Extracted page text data
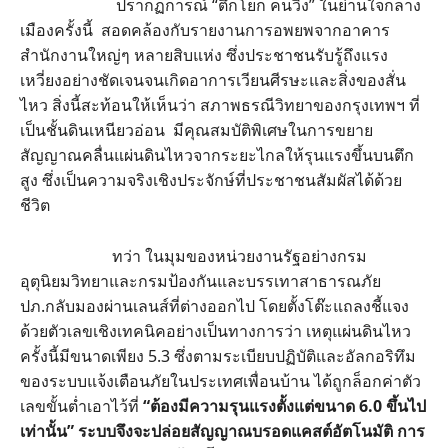
ปรากฏการณ์ “ตึกโยก คนวิ่ง” ในย่านใจกลาง
เมืองครั้งนี้ สอดคล้องกับรายงานการอพยพจากอาคาร
สำนักงานใหญ่ๆ หลายสิบแห่ง ซึ่งประชาชนรับรู้ถึงแรง
เหวี่ยงอย่างชัดเจนจนเกิดอาการเวียนศีรษะและสิ่งของสั่น
ไหว สิ่งนี้สะท้อนให้เห็นว่า สภาพธรณีวิทยาของกรุงเทพฯ ที่
เป็นชั้นดินเหนียวอ่อน มีคุณสมบัติพิเศษในการขยาย
สัญญาณคลื่นแผ่นดินไหวจากระยะไกลให้รุนแรงขึ้นบนตึก
สูง ซึ่งเป็นความจริงเชิงประจักษ์ที่ประชาชนสัมผัสได้ด้วย
ชีวิต
ทว่า ในมุมของหน่วยงานรัฐอย่างกรม
อุตุนิยมวิทยาและกรมป้องกันและบรรเทาสาธารณภัย
ปภ.กลับมองผ่านเลนส์ที่ต่างออกไป โดยตั้งโต๊ะแถลงชี้แจง
ด้วยตัวเลขเชิงเทคนิคอย่างเป็นทางการว่า เหตุแผ่นดินไหว
ครั้งนี้มีขนาดเพียง 5.3 ซึ่งตามระเบียบปฏิบัติและอัลกอริทึม
ของระบบแจ้งเตือนภัยในประเทศเพื่อนบ้าน ได้ถูกล็อกค่าตัว
เลขขั้นต่ำเอาไว้ที่
“ต้องมีความรุนแรงตั้งแต่ขนาด 6.0 ขึ้นไป
เท่านั้น” ระบบจึงจะปล่อยสัญญาณบรอดแคสต์อัตโนมัติ การ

Problem to solve:
Reproduce the data word for word, excluding its pictures.

Expected output:
ปรากฏการณ์ “ตึกโยก คนวิ่ง” ในย่านใจกลาง
เมืองครั้งนี้ สอดคล้องกับรายงานการอพยพจากอาคาร
สำนักงานใหญ่ๆ หลายสิบแห่ง ซึ่งประชาชนรับรู้ถึงแรง
เหวี่ยงอย่างชัดเจนจนเกิดอาการเวียนศีรษะและสิ่งของสั่น
ไหว สิ่งนี้สะท้อนให้เห็นว่า สภาพธรณีวิทยาของกรุงเทพฯ ที่
เป็นชั้นดินเหนียวอ่อน มีคุณสมบัติพิเศษในการขยาย
สัญญาณคลื่นแผ่นดินไหวจากระยะไกลให้รุนแรงขึ้นบนตึก
สูง ซึ่งเป็นความจริงเชิงประจักษ์ที่ประชาชนสัมผัสได้ด้วย
ชีวิต
ทว่า ในมุมของหน่วยงานรัฐอย่างกรม
อุตุนิยมวิทยาและกรมป้องกันและบรรเทาสาธารณภัย
ปภ.กลับมองผ่านเลนส์ที่ต่างออกไป โดยตั้งโต๊ะแถลงชี้แจง
ด้วยตัวเลขเชิงเทคนิคอย่างเป็นทางการว่า เหตุแผ่นดินไหว
ครั้งนี้มีขนาดเพียง 5.3 ซึ่งตามระเบียบปฏิบัติและอัลกอริทึม
ของระบบแจ้งเตือนภัยในประเทศเพื่อนบ้าน ได้ถูกล็อกค่าตัว
เลขขั้นต่ำเอาไว้ที่
“ต้องมีความรุนแรงตั้งแต่ขนาด 6.0 ขึ้นไป
เท่านั้น” ระบบจึงจะปล่อยสัญญาณบรอดแคสต์อัตโนมัติ การ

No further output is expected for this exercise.